Unique ‘wrist’ cylinder

One of the world’s leading mining machine manufacturers is developing a continuous miner that will transfer the technology used in underground coal mining to the underground mining of hard rock, for example iron ore. Typically, underground hard rock is done by the drill and blast method. This involves drilling holes in the face of rock being mined, packing in explosives, firing the shot and then collecting the blasted material with a front-end loader.

This new machine will take the proven technology of continuous mining in what is generally accepted as soft rock – coal – and introduce it to hard rock mining. CMA had been engaged to design and manufacture the unique ‘wrist’- type cylinders that will articulate the machine’s cutter head as it mines the ore. Along with the robust construction needed to meet the tough work environment of a hard rock mine, these specialised cylinders have been designed with integral gland cooling to account for the required high frequency operation – up to 50Hz – of the cutter head, inducing atypical heat levels into the gland. The cylinder design is the result of ongoing professional collaboration between CMA and the manufacturer; a collaboration that has, on more than one occasion, given the manufacturer an engineered solution and a competitive edge in its industry.

Tri-axial test frame and cell

A Sydney-based civil engineering consultancy that specialises in bespoke foundation design and geomechanical testing needed a large-scale tri-axial test rig and test cell. Commonplace among civil engineering consultancies, tri-axial tests are used to determine the shear strength of a soil sample and provide improved research and knowledge for design engineers to accurately and efficiently design suitable building foundations for the area where the soil sample was taken.
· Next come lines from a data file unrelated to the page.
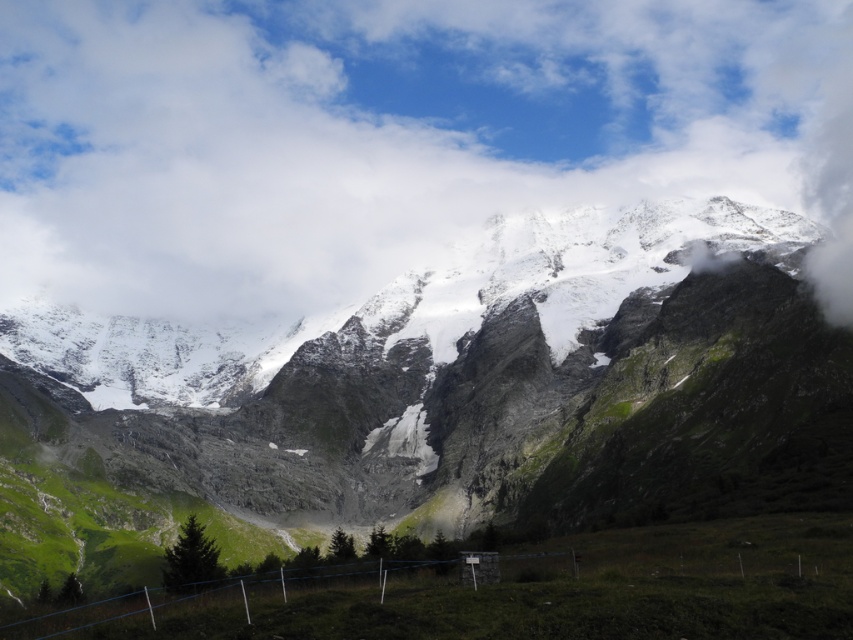 Question: Is white fluffy cloud at upper center smaller than snowy granite mountain range at upper center?

Choices:
 (A) yes
 (B) no

Answer: (B)

Question: Does white fluffy cloud at upper center appear under snowy granite mountain range at upper center?

Choices:
 (A) yes
 (B) no

Answer: (B)

Question: Which object appears closest to the camera in this image?

Choices:
 (A) snowy granite mountain range at upper center
 (B) white fluffy cloud at upper center

Answer: (A)

Question: From the image, what is the correct spatial relationship of white fluffy cloud at upper center in relation to snowy granite mountain range at upper center?

Choices:
 (A) left
 (B) right

Answer: (B)

Question: Which point appears farthest from the camera in this image?

Choices:
 (A) (767, 433)
 (B) (138, 60)

Answer: (B)

Question: Among these points, which one is farthest from the camera?

Choices:
 (A) (321, 68)
 (B) (577, 292)

Answer: (A)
The design for the unit was essentially straight forward. CMA had designed and built a number of similar rigs. The challenge was in the physical size required. Most triaxial test rigs are small size – laboratory size – but this rig was on an industrial size which called for some changes in mechanical and hydraulic engineering and some rethinking of the material to be used given the forces the new, larger rig would be operating under. The design outcome was a collaborative approach between CMA and the client to arrive at the final product that is now used extensively to inform and support the designs for critical building foundation systems. These projects, and the hundreds more like them CMA have completed, demonstrate the efficiency and effectiveness of an integrated multi-disciplinary engineering team to work collaboratively with clients to solve unique problems and ultimately add value to the client’s business.